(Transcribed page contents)
********************

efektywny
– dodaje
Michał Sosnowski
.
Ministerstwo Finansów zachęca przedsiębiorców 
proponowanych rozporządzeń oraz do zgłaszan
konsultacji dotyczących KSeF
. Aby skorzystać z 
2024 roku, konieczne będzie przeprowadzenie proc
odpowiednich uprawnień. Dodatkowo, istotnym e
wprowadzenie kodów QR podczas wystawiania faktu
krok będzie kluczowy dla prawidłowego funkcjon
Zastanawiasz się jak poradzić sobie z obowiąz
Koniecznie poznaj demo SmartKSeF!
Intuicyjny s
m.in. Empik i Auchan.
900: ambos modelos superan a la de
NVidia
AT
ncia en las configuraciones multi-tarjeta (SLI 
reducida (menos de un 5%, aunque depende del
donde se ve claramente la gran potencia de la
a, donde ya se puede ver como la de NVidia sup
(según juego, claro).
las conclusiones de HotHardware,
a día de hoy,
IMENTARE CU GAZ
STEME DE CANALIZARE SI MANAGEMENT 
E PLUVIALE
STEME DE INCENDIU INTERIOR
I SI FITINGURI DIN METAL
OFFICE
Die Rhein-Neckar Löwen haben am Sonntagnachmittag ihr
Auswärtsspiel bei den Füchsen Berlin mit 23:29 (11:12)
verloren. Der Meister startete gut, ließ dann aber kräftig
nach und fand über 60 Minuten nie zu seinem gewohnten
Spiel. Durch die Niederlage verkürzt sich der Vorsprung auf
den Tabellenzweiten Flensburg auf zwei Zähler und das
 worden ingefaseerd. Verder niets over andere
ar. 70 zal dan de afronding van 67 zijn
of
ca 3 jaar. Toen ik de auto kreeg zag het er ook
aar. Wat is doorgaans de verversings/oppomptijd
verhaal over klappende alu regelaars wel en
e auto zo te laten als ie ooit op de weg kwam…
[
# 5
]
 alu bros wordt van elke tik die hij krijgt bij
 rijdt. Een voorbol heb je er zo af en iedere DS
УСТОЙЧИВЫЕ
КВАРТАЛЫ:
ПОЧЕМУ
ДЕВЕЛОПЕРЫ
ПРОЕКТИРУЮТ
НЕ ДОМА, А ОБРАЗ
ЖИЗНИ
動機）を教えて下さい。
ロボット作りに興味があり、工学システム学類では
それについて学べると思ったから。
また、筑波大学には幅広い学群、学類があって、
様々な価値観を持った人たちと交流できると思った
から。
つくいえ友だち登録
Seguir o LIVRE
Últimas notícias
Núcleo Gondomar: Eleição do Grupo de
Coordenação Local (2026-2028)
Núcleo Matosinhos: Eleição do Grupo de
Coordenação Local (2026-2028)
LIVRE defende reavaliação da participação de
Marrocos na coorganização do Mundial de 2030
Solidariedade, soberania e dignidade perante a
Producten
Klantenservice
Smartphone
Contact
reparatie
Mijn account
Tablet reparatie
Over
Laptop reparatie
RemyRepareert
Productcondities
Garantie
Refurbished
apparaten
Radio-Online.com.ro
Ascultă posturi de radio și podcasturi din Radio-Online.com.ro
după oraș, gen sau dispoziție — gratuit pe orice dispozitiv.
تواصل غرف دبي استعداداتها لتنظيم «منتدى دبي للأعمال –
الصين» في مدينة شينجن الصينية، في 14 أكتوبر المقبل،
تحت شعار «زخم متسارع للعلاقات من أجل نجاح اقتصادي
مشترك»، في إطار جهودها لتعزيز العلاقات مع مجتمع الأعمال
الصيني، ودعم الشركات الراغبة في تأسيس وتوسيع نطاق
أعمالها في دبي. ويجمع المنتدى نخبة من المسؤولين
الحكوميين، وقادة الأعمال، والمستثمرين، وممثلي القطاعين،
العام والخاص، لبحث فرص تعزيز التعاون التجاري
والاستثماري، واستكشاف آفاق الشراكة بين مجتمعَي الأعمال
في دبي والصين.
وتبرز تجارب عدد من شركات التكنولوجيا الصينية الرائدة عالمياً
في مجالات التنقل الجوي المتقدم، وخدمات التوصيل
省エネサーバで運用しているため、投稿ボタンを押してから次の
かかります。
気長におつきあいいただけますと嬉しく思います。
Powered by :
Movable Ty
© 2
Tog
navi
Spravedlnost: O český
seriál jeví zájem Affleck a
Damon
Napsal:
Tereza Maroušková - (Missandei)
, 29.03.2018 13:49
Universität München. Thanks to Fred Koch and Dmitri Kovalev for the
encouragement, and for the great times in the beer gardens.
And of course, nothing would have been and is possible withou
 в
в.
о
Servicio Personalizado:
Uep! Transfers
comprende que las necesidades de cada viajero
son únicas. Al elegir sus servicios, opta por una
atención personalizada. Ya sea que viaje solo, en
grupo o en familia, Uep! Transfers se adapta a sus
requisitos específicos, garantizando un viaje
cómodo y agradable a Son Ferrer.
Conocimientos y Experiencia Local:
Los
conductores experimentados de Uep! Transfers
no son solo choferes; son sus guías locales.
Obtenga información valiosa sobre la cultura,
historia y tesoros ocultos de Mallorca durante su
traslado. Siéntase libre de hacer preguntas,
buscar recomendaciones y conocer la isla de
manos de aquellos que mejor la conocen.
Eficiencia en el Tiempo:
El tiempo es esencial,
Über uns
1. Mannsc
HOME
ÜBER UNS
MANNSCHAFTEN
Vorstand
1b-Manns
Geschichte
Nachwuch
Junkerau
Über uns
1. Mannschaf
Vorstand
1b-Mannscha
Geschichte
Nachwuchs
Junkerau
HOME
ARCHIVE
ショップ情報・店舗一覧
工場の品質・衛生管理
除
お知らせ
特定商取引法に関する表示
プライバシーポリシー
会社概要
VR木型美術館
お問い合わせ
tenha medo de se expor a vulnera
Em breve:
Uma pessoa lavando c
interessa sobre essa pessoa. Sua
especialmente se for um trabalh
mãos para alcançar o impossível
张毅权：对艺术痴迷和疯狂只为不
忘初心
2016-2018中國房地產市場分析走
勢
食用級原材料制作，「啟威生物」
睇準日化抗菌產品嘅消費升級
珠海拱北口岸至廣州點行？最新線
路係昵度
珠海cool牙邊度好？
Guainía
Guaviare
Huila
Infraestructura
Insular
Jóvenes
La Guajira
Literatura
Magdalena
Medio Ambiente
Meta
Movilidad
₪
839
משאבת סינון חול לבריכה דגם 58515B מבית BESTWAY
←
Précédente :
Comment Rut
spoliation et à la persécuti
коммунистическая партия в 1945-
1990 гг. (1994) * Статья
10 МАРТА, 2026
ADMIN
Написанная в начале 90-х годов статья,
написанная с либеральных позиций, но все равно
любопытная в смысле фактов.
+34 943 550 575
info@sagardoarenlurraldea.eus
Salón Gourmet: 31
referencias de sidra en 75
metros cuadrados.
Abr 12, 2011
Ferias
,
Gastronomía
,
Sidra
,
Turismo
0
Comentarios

********************

→ WORK REQUIRED: Copy the entries above exactly, but only from the line holding "IMENTARE CU GAZ" through the line holding "worden ingefaseerd. Verder niets over andere", both included.

→ REPLY TO THE EXERCISE:
IMENTARE CU GAZ
STEME DE CANALIZARE SI MANAGEMENT 
E PLUVIALE
STEME DE INCENDIU INTERIOR
I SI FITINGURI DIN METAL
OFFICE
Die Rhein-Neckar Löwen haben am Sonntagnachmittag ihr
Auswärtsspiel bei den Füchsen Berlin mit 23:29 (11:12)
verloren. Der Meister startete gut, ließ dann aber kräftig
nach und fand über 60 Minuten nie zu seinem gewohnten
Spiel. Durch die Niederlage verkürzt sich der Vorsprung auf
den Tabellenzweiten Flensburg auf zwei Zähler und das
 worden ingefaseerd. Verder niets over andere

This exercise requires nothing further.